We saw them all joining the mission of formalising the perfect victim and the fictionalised victim. The old romantics of the Palestinian struggle, in which the stone-throwing Intifada kid and the bird of resistance poetry without a sky to fly through provided the customary poignancy, acquired quite a few ideological allies. The Left’s campus zealots, fed on the mythology of the permanent oppression of the colonised, found in the Palestinian displacement an ideal cause to suit their Marxian conscience. Even as the Palestinian struggle, despite the tragedy of the homeless, made terror a legitimate form of resistance, a perfumed version, an Arabian piece on stolen homeland, has taken root in the leftist literature of outcasts. The Jew was recreated as the natural enemy of freedom.
After the genocidal rage of October 7, there was no we-are-all-Israelis-now sentiment sweeping across the world. There was no outright condemnation of Hamas either. Apologists for the Islamisation of the Palestinian struggle, out of politeness maybe, maintained a studied silence. The Israeli response, military power intensified by emotional nationalism, brought them to the vanguard of dissent with an anti-Semitic tinge.
Hamas, the soldiery of radical Islam, gave them what they wanted to see: a picture-perfect war in which the most dispensable lives were the Palestinians’. The images from Gaza, where children constitute half of the population, reinforce why this war serves the purpose of Hamas and its apologists: the dead and the orphaned are a necessary prop for the campaign against Jewish cruelty. They may unmake the fragile terms of the Jewish-Arab rapprochement; but their real contribution is to the further isolation of Jews in the secular spaces of the democratic West. They have made competitive body-counting easier. In the new anti-Semitism, effect is cause.

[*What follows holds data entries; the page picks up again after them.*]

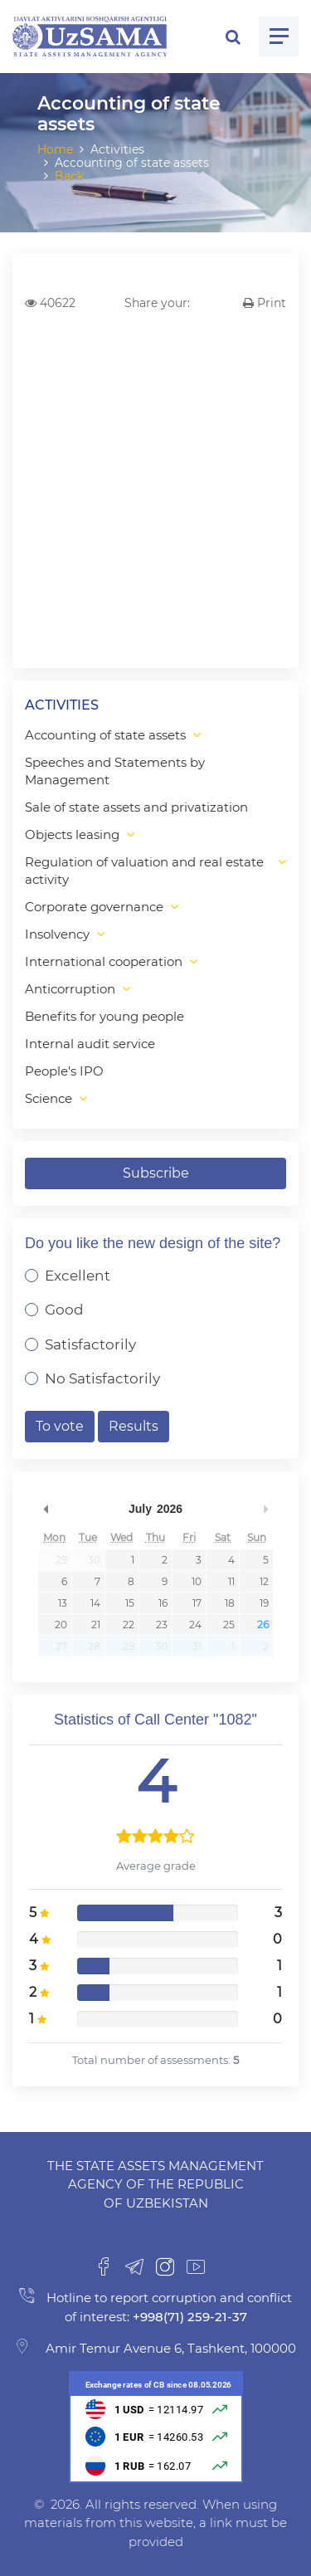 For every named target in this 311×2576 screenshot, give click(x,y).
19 (264, 1603)
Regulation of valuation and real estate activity (144, 870)
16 (163, 1603)
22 (128, 1624)
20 (61, 1624)
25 (229, 1624)
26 (263, 1624)
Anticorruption (70, 989)
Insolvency (57, 934)
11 (231, 1581)
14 (95, 1603)
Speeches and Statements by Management (115, 771)
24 (195, 1624)
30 (94, 1560)
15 (129, 1603)
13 (62, 1603)
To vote (60, 1426)
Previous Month (45, 1508)
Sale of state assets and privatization (136, 807)
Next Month (265, 1508)
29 (61, 1560)
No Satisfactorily (102, 1378)
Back (69, 176)
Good (64, 1309)
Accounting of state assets (105, 735)
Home (55, 149)
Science (48, 1098)
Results (133, 1426)
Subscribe (156, 1173)
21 (95, 1624)
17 (197, 1603)
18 (230, 1603)
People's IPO (64, 1071)
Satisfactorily (90, 1344)
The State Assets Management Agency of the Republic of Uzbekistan (155, 2184)
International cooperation (103, 961)
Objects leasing (72, 834)
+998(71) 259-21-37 (188, 2317)
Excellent (77, 1275)
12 (264, 1581)
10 (197, 1581)
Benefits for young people (104, 1016)
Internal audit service (90, 1043)
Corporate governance (94, 907)
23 (162, 1624)
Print (264, 302)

They are all Palestinians today, students of elitist campuses and artists of cosmopolitan cities and professional protesters everywhere. To be a Jew in the liberal world is to be the sole receptacle of guilt and shame. Once again, the Jew is the one who has been asked to feel the stigma, carry the burden of identity. The new anti-Semitism is not a vindication of the subverted hierarchy of victimhood. It is a cultural project sustained by ahistorical sophistry in which the tragedy of the Jew has already been made redundant by the terror of the Jewish state. The state itself is a lie in the view of Hamas. The new anti-Semitism cannibalises the true agony of Palestinians, the ownership of which entirely belongs to Hamas and the corrupt Palestinian leadership. It reduces an entire people to an anomaly of history. Is there a bigger crime?